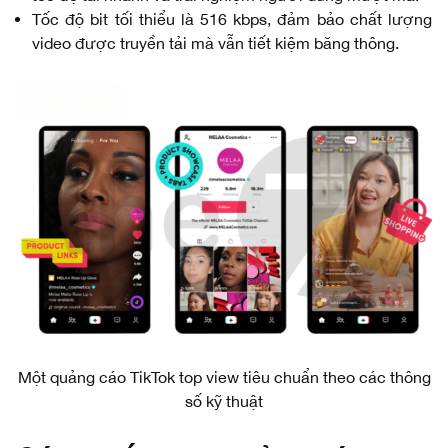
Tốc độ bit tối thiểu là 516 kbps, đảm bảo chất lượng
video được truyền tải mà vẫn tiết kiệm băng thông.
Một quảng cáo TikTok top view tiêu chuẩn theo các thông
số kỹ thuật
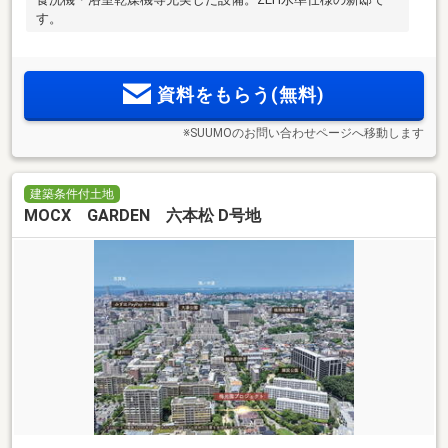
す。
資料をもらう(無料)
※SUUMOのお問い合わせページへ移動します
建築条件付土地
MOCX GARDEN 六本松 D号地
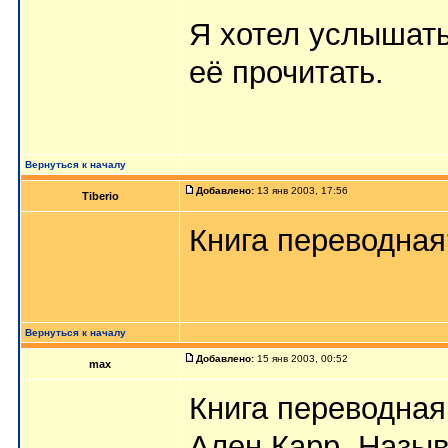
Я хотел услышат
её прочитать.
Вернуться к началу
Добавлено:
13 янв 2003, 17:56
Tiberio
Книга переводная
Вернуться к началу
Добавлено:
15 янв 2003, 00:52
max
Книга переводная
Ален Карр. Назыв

Problem:
The records must be copied with no word altered, and without their pictures.

Result:
Tốc độ bit tối thiểu là 516 kbps, đảm bảo chất lượng
video được truyền tải mà vẫn tiết kiệm băng thông.
Một quảng cáo TikTok top view tiêu chuẩn theo các thông
số kỹ thuật
す。
資料をもらう(無料)
※SUUMOのお問い合わせページへ移動します
建築条件付土地
MOCX GARDEN 六本松 D号地
Я хотел услышат
её прочитать.
Вернуться к началу
Добавлено:
13 янв 2003, 17:56
Tiberio
Книга переводная
Вернуться к началу
Добавлено:
15 янв 2003, 00:52
max
Книга переводная
Ален Карр. Назыв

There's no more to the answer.